Demultiplexing RDD onto multiple ORC tables

Question

I'm trying to convert data stored in S3 as JSON-per-line textfiles to a structured, columnar format like ORC or Parquet on S3.

The source files contain data of multiple schemes (eg. HTTP request, HTTP response, ...), which need to be parsed into different Spark Dataframes of the correct type.

Example schemas:

  val Request = StructType(Seq(
    StructField("timestamp", TimestampType, nullable=false),
    StructField("requestId", LongType),
    StructField("requestMethod", StringType),
    StructField("scheme", StringType),
    StructField("host", StringType),
    StructField("headers", MapType(StringType, StringType, valueContainsNull=false)),
    StructField("path", StringType),
    StructField("sessionId", StringType),
    StructField("userAgent", StringType)
  ))

  val Response = StructType(Seq(
    StructField("timestamp", TimestampType, nullable=false),
    StructField("requestId", LongType),
    StructField("contentType", StringType),
    StructField("contentLength", IntegerType),
    StructField("statusCode", StringType),
    StructField("headers", MapType(keyType=StringType, valueType=StringType, valueContainsNull=false)),
    StructField("responseDuration", DoubleType),
    StructField("sessionId", StringType)
  ))

I got that part working fine, however trying to write out the data back to S3 as efficiently as possible seems to be an issue atm.

I tried 3 approaches:

muxPartitions from the silex project
caching the parsed S3 input and looping over it multiple times
making each scheme type a separate partition of the RDD

In the first case, the JVM ran out of memory and in the second one the machine ran out of disk space.

The third I haven't thoroughly tested yet, but this does not seem an efficient use of processing power (as only one node of the cluster (the one on which this particular partition is) would actually be writing the data back out to S3).

Relevant code:

val allSchemes = Schemes.all().keys.toArray

if (false) {
  import com.realo.warehouse.multiplex.implicits._

  val input = readRawFromS3(inputPrefix) // returns RDD[Row]
    .flatMuxPartitions(allSchemes.length, data => {
      val buffers = Vector.tabulate(allSchemes.length) { j => ArrayBuffer.empty[Row] }
      data.foreach {
        logItem => {
          val schemeIndex = allSchemes.indexOf(logItem.logType)
          if (schemeIndex > -1) {
            buffers(schemeIndex).append(logItem.row)
          }
        }
      }
      buffers
    })

  allSchemes.zipWithIndex.foreach {
    case (schemeName, index) =>
      val rdd = input(index)

      writeColumnarToS3(rdd, schemeName)
  }
} else if (false) {
  // Naive approach
  val input = readRawFromS3(inputPrefix) // returns RDD[Row]
    .persist(StorageLevel.MEMORY_AND_DISK)

  allSchemes.foreach {
    schemeName =>
      val rdd = input
        .filter(x => x.logType == schemeName)
        .map(x => x.row)

      writeColumnarToS3(rdd, schemeName)
  }

  input.unpersist()
} else {
  class CustomPartitioner extends Partitioner {
    override def numPartitions: Int = allSchemes.length
    override def getPartition(key: Any): Int = allSchemes.indexOf(key.asInstanceOf[String])
  }

    val input = readRawFromS3(inputPrefix)
      .map(x => (x.logType, x.row))
      .partitionBy(new CustomPartitioner())
      .map { case (logType, row) => row }
      .persist(StorageLevel.MEMORY_AND_DISK)

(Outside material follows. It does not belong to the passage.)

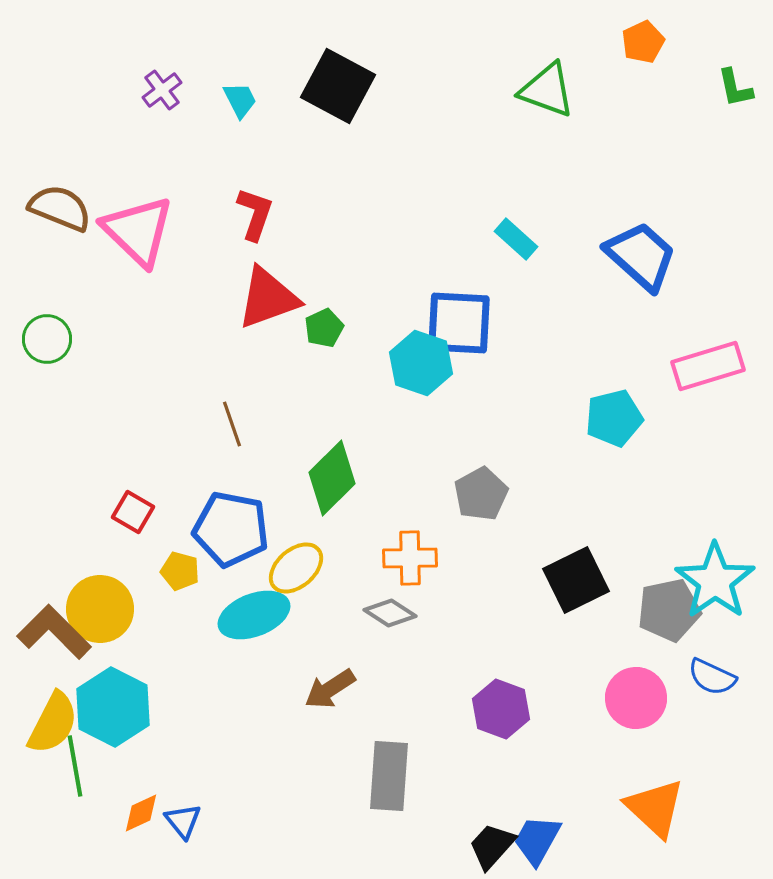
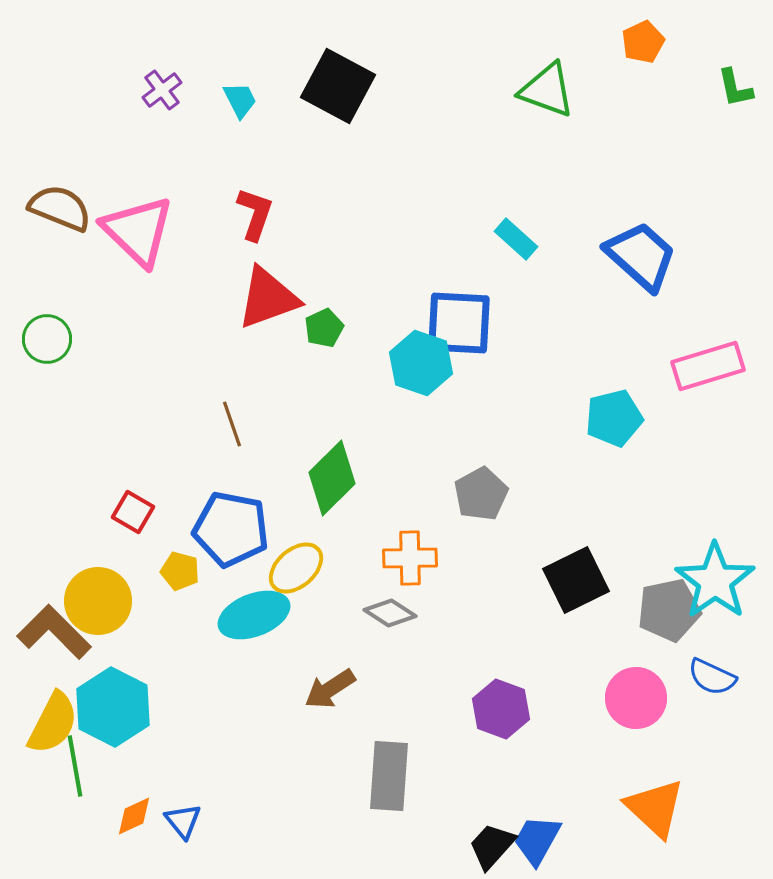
yellow circle at (100, 609): moved 2 px left, 8 px up
orange diamond at (141, 813): moved 7 px left, 3 px down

    allSchemes.zipWithIndex.foreach {
      case (schemeName, index) =>
        val rdd = input
          .mapPartitionsWithIndex(
            (i, iter) => if (i == index) iter else Iterator.empty,
            preservesPartitioning = true
          )

        writeColumnarToS3(rdd, schemeName)
    }

    input.unpersist()
}

Conceptually, I think the code should have 1 output DStream per scheme type and the input RDD should pick 'n place each processed item onto the correct DStream (with batching for better throughput).

Does anyone have any pointers as to how to implement this? And/or is there a better way of tackling this problem?

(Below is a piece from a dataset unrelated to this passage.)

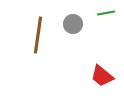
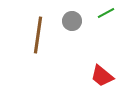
green line: rotated 18 degrees counterclockwise
gray circle: moved 1 px left, 3 px up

score 0 · Answer 1 · edited May 23 '17 at 12:01

Given that the input is a json, you can read it into a dataframe of strings (each line is a single string). Then you can extract the type from each json (either by using a UDF or by using a function such as get_json_object or json_tuple).

Now you have two columns: The type and the original json. You can now use partitionBy dataframe option when writing the dataframe. This would result in a directory for each type and the content of the directory would include the original jsons.

Now you can read each type with its own schema.

You can also do a similar thing with RDD using a map which turns the input rdd into a pair rdd with the key being the type and the value being the json converted to the target schema. Then you can use partitionBy and map partition to save each partition to a file or you can use reduce by key to write to different files (e.g. by using the key to set the filename).

You could also take a look at Write to multiple outputs by key Spark - one Spark job

Note that I assumed here that the goal is to split to file. Depending on your specific use case, other options might be viable. For example, if your different schemas are close enough, you can create a super schema which encompasses all of them and create the dataframe directly from that. Then you can either work on the dataframe directly or use the dataframe partitionBy to write the different subtypes to different directories (but this time already saved to parquet).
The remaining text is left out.